I would remind you that the intermediate-term indicators are not oversold, nor are they close to being oversold. For example, the Volume Indicator is at 51%. It will get oversold at 47% or less, and it doesn’t move quickly.

But let’s talk sentiment. The Investors Intelligence Bulls fell to 46.9% this week, which is a 13-point drop. In the last thirty years, the week-over-week change has only been a drop of ten or more four other times. We bounced all four times. Three of the four times, we bounced and came back down (my preferred scenario). Notice that the Bull/Bear ratio, which stretched over 4 a few weeks ago, is now around 2.5. It was lower in April and got under 2.0 in October of last year.

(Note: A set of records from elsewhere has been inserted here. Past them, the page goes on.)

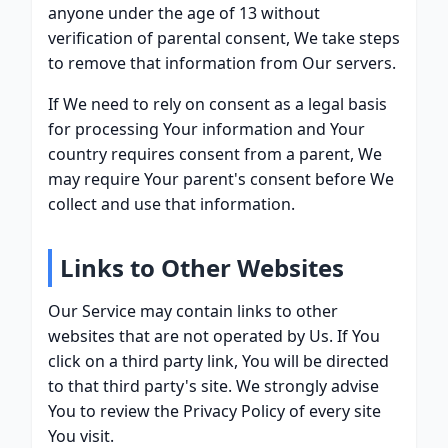
anyone under the age of 13 without
verification of parental consent, We take steps
to remove that information from Our servers.
If We need to rely on consent as a legal basis
for processing Your information and Your
country requires consent from a parent, We
may require Your parent's consent before We
collect and use that information.
Links to Other Websites
Our Service may contain links to other
websites that are not operated by Us. If You
click on a third party link, You will be directed
to that third party's site. We strongly advise
You to review the Privacy Policy of every site
You visit.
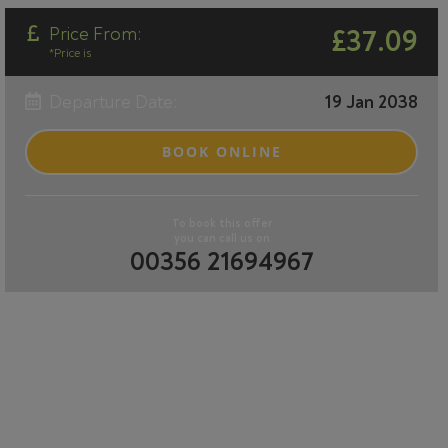
Price From:
£37.09
*Price is
Departure Date:
19 Jan 2038
BOOK ONLINE
To book this offer
you can call us on
00356 21694967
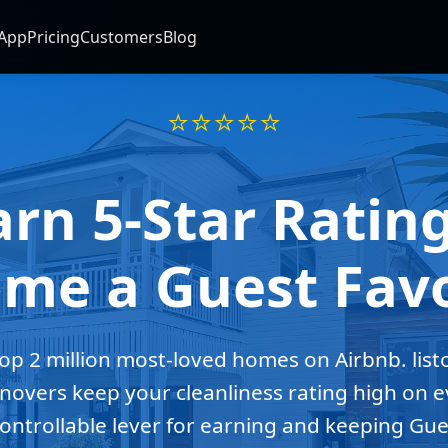
App
Pricing
Customers
Blog
⭐⭐⭐⭐⭐
arn 5-Star Rating
me a Guest Favo
top 2 million most-loved homes on Airbnb. list
rnovers keep your cleanliness rating high on 
ontrollable lever for earning and keeping Gue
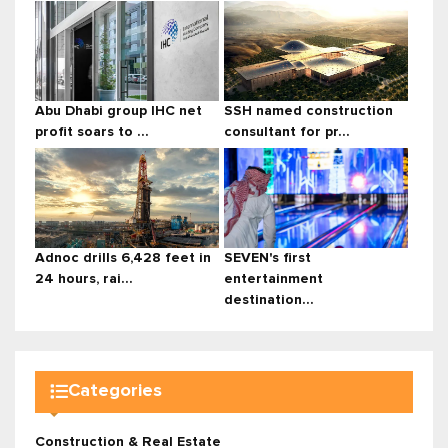
Abu Dhabi group IHC net
SSH named construction
profit soars to ...
consultant for pr...
Adnoc drills 6,428 feet in
SEVEN's first
24 hours, rai...
entertainment
destination...
Categories
Construction & Real Estate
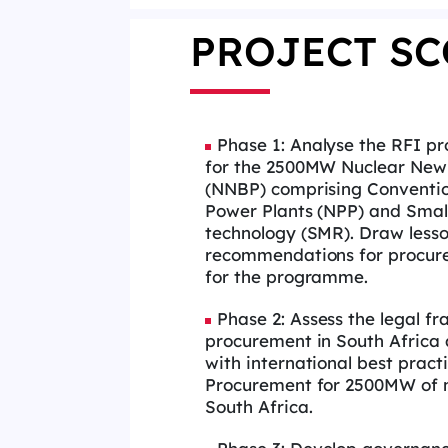
PROJECT SC
Phase 1: Analyse the RFI pr
for the 2500MW Nuclear New
(NNBP) comprising Conventio
Power Plants (NPP) and Smal
technology (SMR). Draw less
recommendations for procur
for the programme.
Phase 2: Assess the legal f
procurement in South Africa 
with international best pract
Procurement for 2500MW of n
South Africa.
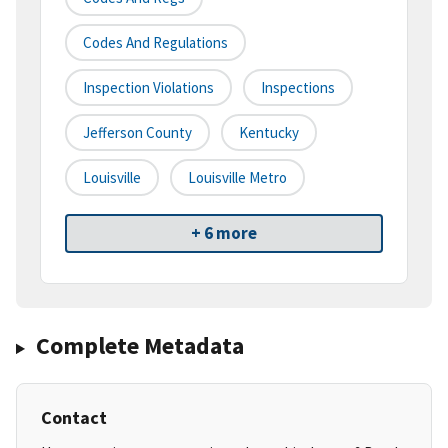
Codes And Regulations
Inspection Violations
Inspections
Jefferson County
Kentucky
Louisville
Louisville Metro
+ 6 more
Complete Metadata
Contact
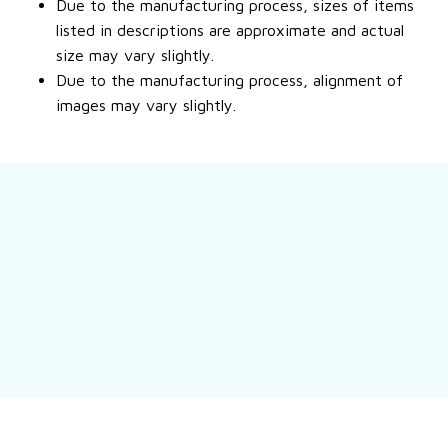
Due to the manufacturing process, sizes of items
listed in descriptions are approximate and actual
size may vary slightly.
Due to the manufacturing process, alignment of
images may vary slightly.
Still have a question?
Feel free to contact us for more information.
Contact us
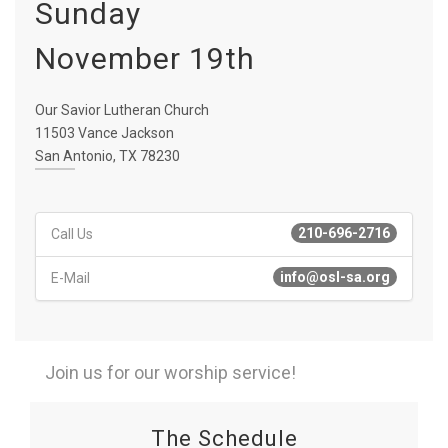
Sunday
November 19th
Our Savior Lutheran Church
11503 Vance Jackson
San Antonio, TX 78230
210-696-2716
Call Us
info@osl-sa.org
E-Mail
Join us for our worship service!
The Schedule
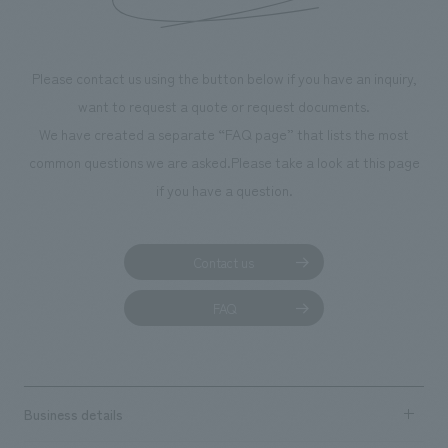
Please contact us using the button below if you have an inquiry,
want to request a quote or request documents.
We have created a separate “FAQ page” that lists the most
common questions we are asked.
Please take a look at this page
if you have a question.
Contact us
FAQ
Business details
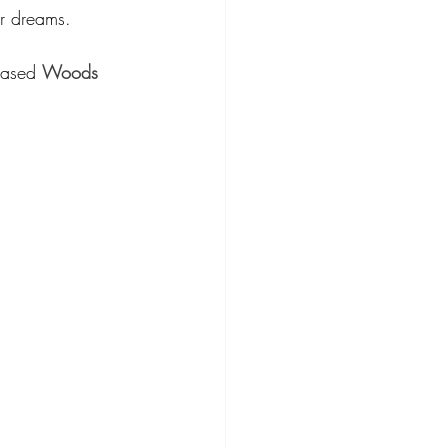
ur dreams.
based 
Woods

This means sentiment is finally shifting. It is not extreme, using this metric, yet but we’re finally seeing some movement.

The put/call ratios have also started to be persistently high. Just a few days ago I fussed because the ISE call/put ratio had slipped under 1.0 for the first time since early May. Wednesday’s reading was also sub-1.0. The 21-day moving average still has a way to go (shown here yesterday), but at least we’re finally getting some data that moves it.

The CBOE’s put/call ratio has now been over 1.0 for four straight days, something we haven’t seen since April, when it had six consecutive days over 1.0. You can see the ten-day moving average has really rocked upward, a welcome change.

Let me finish by noting that the Daily Sentiment Indicator (DSI) for the S&P is at 29 and Nasdaq’s is 37, so they are still far away from any sort of extreme (under 15 is a flashing light, and single digits is extreme).

I suspect the AAII readings will show a vast change when released Thursday morning. Again, all these changes don’t tend to happen over the course of a week or two. They take time.